Sur la base de ces différents rapports, le Directeur a tout d'abord fait observer que l'absence de voies de migrations régulières peut multiplier les risques d'abus envers les femmes et les exposer à des violences. Il a ensuite souligné le besoin d'améliorer les données statistiques en présentant une ventilation par sexe des données concernant la traite des personnes, ainsi que la situation des femmes et des filles dans les zones rurales. Notant par ailleurs que les femmes représentent désormais 47% des employés du Secrétariat des Nations Unies, il a constaté que les femmes sont encore sous-représentées au niveau des administrateurs en position intermédiaire ou élevée.

Dialogue interactif

À la suite de cette présentation, les États-Unis se sont alarmés de l'incidence disproportionnée des technologies de l'information et des communications (TIC) sur les groupes vulnérables ainsi que des discriminations croisées que subissent les personnes en situation de handicap. Sur cette base, ils ont souhaité avoir un aperçu des actions entreprises par ONU-Femmes pour éviter d'autres reculs en matière du droit des femmes au niveau international. Comment peut-on renforcer la collecte de données ventilées pour élaborer des politiques qui « font la différence? » s'est pour sa part enquise la Colombie, avant de demander des exemples concrets de discrimination à l'encontre des femmes et filles rurales et migrantes. À sa suite, une déléguée de la jeunesse de l'Italie a voulu savoir quelles étaient les exemples de pratiques optimales de stratégies visant à assurer une alimentation de qualité aux femmes et filles en milieu rural au regard de leurs vulnérabilités liées au genre et aux changements climatiques. La Roumanie a elle souhaité connaître les mesures à prendre au niveau local pour lutter contre les stéréotypes profondément ancrés et la violence domestique en vue de l'autonomisation des femmes rurales dans leurs communautés.
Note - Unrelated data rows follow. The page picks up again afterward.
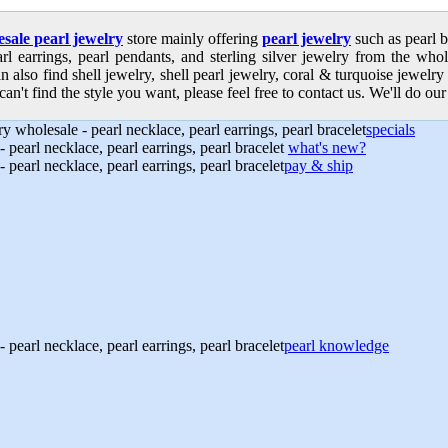
sale pearl jewelry
store mainly offering
pearl jewelry
such as pearl b
earl earrings, pearl pendants, and sterling silver jewelry from the who
n also find shell jewelry, shell pearl jewelry, coral & turquoise jewelr
can't find the style you want, please feel free to contact us. We'll do our
specials
what's new?
pay & ship
pearl knowledge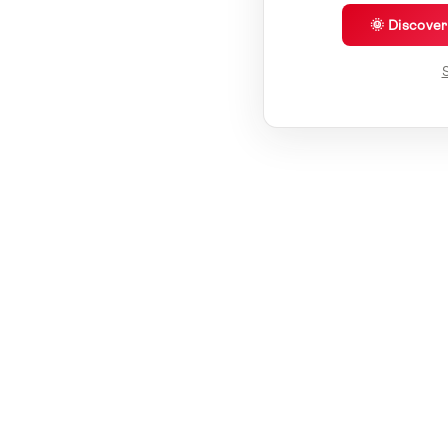
🌞 Discove
S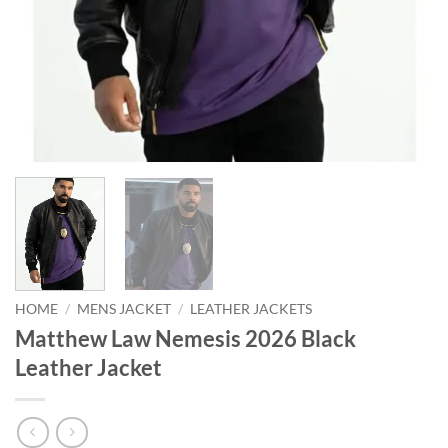
HOME
/
MENS JACKET
/
LEATHER JACKETS
Matthew Law Nemesis 2026 Black
Leather Jacket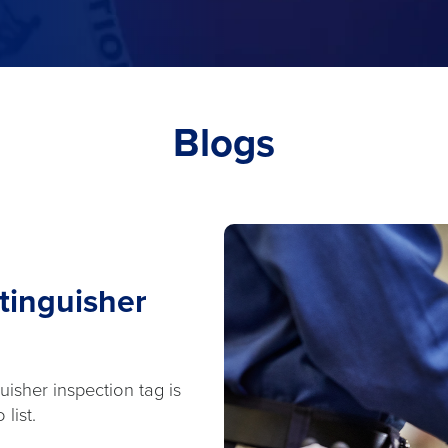
Blogs
tinguisher
isher inspection tag is
list.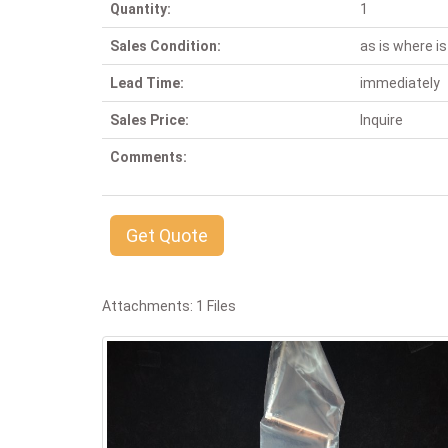
Quantity:
1
Sales Condition:
as is where is
Lead Time:
immediately
Sales Price:
Inquire
Comments:
Get Quote
Attachments: 1 Files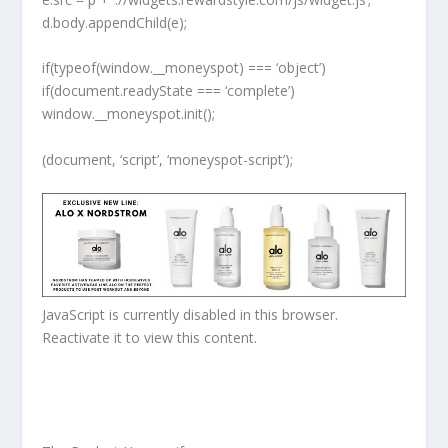
d.body.appendChild(e);
if(typeof(window.__moneyspot) === ‘object’)
if(document.readyState === ‘complete’)
window.__moneyspot.init();
(document, ‘script’, ‘moneyspot-script’);
JavaScript is currently disabled in this browser.
Reactivate it to view this content.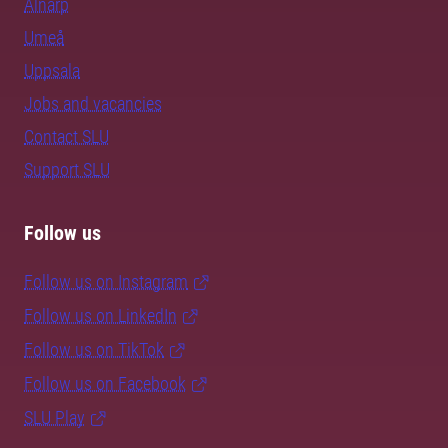
Alnarp
Umeå
Uppsala
Jobs and vacancies
Contact SLU
Support SLU
Follow us
Follow us on Instagram
Follow us on LinkedIn
Follow us on TikTok
Follow us on Facebook
SLU Play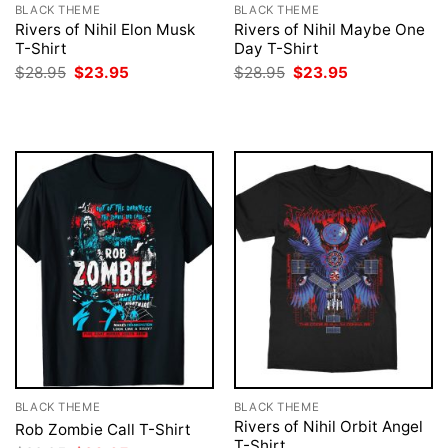
BLACK THEME
BLACK THEME
Rivers of Nihil Elon Musk
Rivers of Nihil Maybe One
T-Shirt
Day T-Shirt
Original
Current
Original
Current
$
28.95
$
23.95
$
28.95
$
23.95
price
price
price
price
was:
is:
was:
is:
$28.95.
$23.95.
$28.95.
$23.95.
BLACK THEME
BLACK THEME
Rivers of Nihil Orbit Angel
Rob Zombie Call T-Shirt
T-Shirt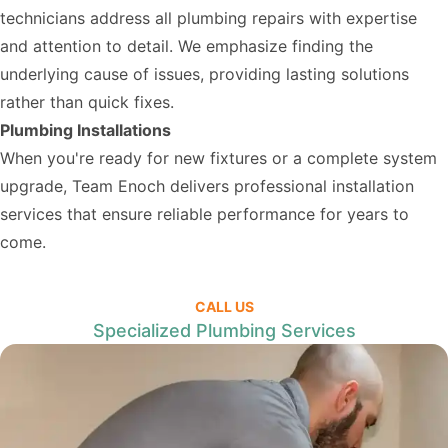
technicians address all plumbing repairs with expertise
and attention to detail. We emphasize finding the
underlying cause of issues, providing lasting solutions
rather than quick fixes.
Plumbing Installations
When you're ready for new fixtures or a complete system
upgrade, Team Enoch delivers professional installation
services that ensure reliable performance for years to
come.
CALL US
Specialized Plumbing Services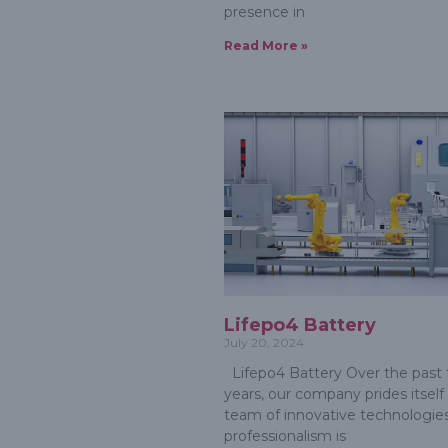
presence in
Read More »
Lifepo4 Battery
July 20, 2024
Lifepo4 Battery Over the past
years, our company prides itself
team of innovative technologies
professionalism is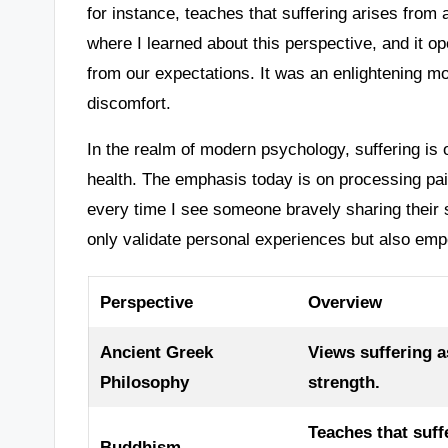
for instance, teaches that suffering arises from 
where I learned about this perspective, and it 
from our expectations. It was an enlightening m
discomfort.
In the realm of modern psychology, suffering is
health. The emphasis today is on processing pain
every time I see someone bravely sharing their 
only validate personal experiences but also em
Perspective
Overview
Ancient Greek
Views suffering 
Philosophy
strength.
Teaches that suff
Buddhism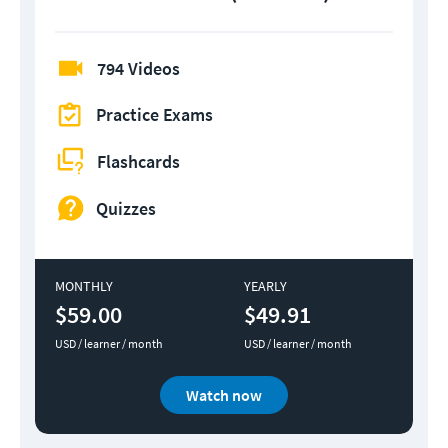
794 Videos
Practice Exams
Flashcards
Quizzes
MONTHLY
YEARLY
$59.00
$49.91
USD / learner / month
USD / learner / month
Watch now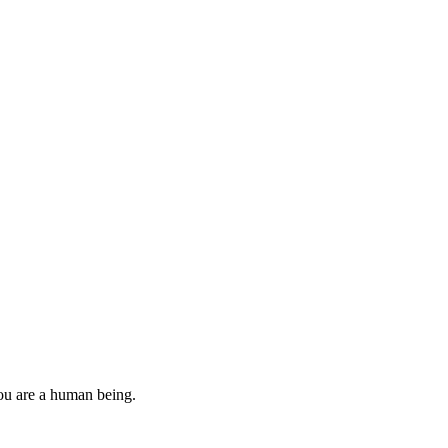
you are a human being.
L'Ordre souverain de Malte s'est quant à lui intéressé à la santé menstruelle, une question selon lui « oubliée jusque-là car taboue », alors que 500 millions de femmes et de filles font l'objet de discrimination dans l'accès aux ressources dont elles ont besoin, ce qui limite leur participation au système éducatif et au marché du travail.

Observant que le nombre de femmes adultes âgées est en augmentation, le Chili a ensuite voulu savoir comment placer cette catégorie au centre des programmes. Il a également demandé si le traitement de la question du travail non rémunéré des femmes peut contribuer à diffuser de manière transversale l'égalité entre les sexes dans les politiques économiques. De son côté, le Mexique a demandé l'aide d'ONU-Femmes dans ses efforts de restructuration et de révision de sa politique extérieure féminine, se prononçant pour une plus grande reconnaissance de l'égalité entre les sexes en tant que composante de la promotion des droits humains et du développement durable. Par ailleurs, après avoir évoqué le sort des femmes ukrainiennes fuyant la guerre d'agression contre leur pays, la Pologne a souhaité connaître les priorités et objectifs d'ONU-Femmes pour les femmes et les filles dans des contextes de conflit.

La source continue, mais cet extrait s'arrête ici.